Meadow and Flower Bed Cuttings (late spring): Haystacks! So many wonderful ways to make them– old sticks can get used up inside…also handy for smothering weeds.
The Buzz on Biochar
Biomass charcoal (biochar) has become a soil health buzz word, but what is it exactly? Biochar is a carbon-rich solid material left over when organic matter (like wood, dry leaves or grasses) are burned at an extremely high temperature in the absence of oxygen – a process called pyrolysis.
For use in gardens and landscapes, biochar should be added and mixed with your compost or potting soil before it is applied. The porous surface of biochar provides habitat for beneficial microbes that thrive in compost, protecting them from predation and drying while providing carbon for their energy needs. It also helps to retain soil moisture, minerals and nutrients for plant health and adds structure to sandy soils.

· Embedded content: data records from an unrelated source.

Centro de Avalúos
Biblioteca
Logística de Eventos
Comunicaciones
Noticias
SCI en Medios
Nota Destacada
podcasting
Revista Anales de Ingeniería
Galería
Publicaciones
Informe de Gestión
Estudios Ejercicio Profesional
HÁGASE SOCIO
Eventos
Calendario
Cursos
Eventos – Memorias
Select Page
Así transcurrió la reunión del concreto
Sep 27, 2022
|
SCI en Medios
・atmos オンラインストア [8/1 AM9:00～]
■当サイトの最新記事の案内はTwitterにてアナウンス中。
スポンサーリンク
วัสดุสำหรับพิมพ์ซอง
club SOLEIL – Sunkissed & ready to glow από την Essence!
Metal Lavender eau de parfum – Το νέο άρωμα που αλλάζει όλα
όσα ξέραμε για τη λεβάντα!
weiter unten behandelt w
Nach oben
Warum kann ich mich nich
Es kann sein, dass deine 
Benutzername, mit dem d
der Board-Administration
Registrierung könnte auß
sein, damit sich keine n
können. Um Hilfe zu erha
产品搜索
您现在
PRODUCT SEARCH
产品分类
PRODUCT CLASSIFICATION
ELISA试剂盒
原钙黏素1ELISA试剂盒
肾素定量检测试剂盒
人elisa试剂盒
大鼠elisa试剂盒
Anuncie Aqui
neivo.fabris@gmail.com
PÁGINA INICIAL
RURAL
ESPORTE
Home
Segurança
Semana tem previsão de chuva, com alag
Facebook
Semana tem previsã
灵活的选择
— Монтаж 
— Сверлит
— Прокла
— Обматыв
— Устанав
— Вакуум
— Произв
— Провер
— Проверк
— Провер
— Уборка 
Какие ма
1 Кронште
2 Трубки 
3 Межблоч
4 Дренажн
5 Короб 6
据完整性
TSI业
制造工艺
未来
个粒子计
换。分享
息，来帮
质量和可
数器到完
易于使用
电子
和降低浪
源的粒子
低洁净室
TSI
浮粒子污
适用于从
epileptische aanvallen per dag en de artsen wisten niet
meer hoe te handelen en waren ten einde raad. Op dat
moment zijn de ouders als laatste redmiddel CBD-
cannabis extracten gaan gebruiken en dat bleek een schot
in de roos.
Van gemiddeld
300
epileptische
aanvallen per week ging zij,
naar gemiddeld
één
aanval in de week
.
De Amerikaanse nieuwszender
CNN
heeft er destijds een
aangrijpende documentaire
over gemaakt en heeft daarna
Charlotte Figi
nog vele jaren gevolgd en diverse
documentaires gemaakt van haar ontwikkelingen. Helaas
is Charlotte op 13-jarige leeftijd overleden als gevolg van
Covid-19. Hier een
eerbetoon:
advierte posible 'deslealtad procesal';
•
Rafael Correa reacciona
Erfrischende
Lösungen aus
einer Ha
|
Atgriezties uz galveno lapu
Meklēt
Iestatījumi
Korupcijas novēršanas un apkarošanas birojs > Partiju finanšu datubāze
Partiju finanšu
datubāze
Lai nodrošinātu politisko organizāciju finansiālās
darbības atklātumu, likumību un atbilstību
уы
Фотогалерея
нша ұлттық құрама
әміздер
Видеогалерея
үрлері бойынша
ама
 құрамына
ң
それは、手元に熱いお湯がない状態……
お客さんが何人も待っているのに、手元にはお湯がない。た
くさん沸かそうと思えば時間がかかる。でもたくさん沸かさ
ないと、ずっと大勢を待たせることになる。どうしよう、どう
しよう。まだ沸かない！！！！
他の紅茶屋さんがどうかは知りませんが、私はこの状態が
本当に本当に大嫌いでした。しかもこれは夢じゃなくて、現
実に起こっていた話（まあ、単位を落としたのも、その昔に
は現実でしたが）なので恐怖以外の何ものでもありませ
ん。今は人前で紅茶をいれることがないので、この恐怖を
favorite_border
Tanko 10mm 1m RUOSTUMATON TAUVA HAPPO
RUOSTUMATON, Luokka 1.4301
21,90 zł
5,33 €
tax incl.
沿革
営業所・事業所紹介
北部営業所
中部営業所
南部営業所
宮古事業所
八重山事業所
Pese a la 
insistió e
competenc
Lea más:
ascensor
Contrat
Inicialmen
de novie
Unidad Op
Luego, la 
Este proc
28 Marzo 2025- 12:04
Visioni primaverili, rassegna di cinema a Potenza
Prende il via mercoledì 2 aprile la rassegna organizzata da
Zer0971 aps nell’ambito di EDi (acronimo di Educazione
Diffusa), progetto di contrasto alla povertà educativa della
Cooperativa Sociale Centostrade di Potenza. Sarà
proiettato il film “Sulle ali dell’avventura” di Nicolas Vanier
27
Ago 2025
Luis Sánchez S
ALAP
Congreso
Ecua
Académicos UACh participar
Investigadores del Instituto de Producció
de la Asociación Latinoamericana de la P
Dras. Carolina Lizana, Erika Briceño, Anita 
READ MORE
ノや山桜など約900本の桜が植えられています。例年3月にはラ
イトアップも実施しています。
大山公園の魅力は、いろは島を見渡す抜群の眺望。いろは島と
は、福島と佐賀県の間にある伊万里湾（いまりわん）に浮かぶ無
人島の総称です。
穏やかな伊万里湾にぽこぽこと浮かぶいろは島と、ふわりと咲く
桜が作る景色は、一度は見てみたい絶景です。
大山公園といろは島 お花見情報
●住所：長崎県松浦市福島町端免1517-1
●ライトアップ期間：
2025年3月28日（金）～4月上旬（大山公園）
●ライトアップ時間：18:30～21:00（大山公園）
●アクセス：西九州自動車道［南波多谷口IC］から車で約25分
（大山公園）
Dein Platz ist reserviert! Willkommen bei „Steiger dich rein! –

One great feature of biochar is that it remains in soil for hundreds and potentially thousands of years. Go ahead and add some biochar to your compost and soil mixes – it even helps sequester atmospheric carbon, PRFCT all around!
The Living Dead
If dead standing timber it isn't going to fall on your house or car, leave it. In a state of decay, the tree is still a great home for the living, providing shelter to a multitude of wildlife from microbes and fungus to birds of prey. As it slowly disintegrates, it will feed the soil beneath.
Eventually the old tree will just fall over, continue to rot and provide habitat for ground-dwelling creatures. Remember, encouraging biodiversity is part of what makes a PRFCT place: each inhabitant has a role in a nature-based system. Removing biomass from your property is removing the food that your landscape has provided for itself. (And it's better than anything you can buy in the store!)
If a green lawn is a sign of health, then the first brightest, greenest lawn in the spring has to be good, right? If you knew that what it takes to make a lawn jump the season, you might think differently.
Nature has its own schedule, worked out over millenia. Greening up earlier than nature intends requires heavy doses of fast-acting nitrogen. Much of it ends up in runoff and pollutes your nearby beloved water bodies. Over-fertilization causes fast, weak growth, at the expense of deep, healthy roots. This chemical-fueled growth is more susceptible to fungal diseases and insect attacks, which means more chemicals will be needed later on to correct preventable issues. This is the beginning of a cycle of chemical dependence – your lawn on drugs.
Why do you need your lawn to be green before its time? Will you think differently? When you see early green lawns, will you give them the (green) thumbs down? Will you be proud that your lawn will not join the party until it is old enough to drink (natural nutrients) responsibly?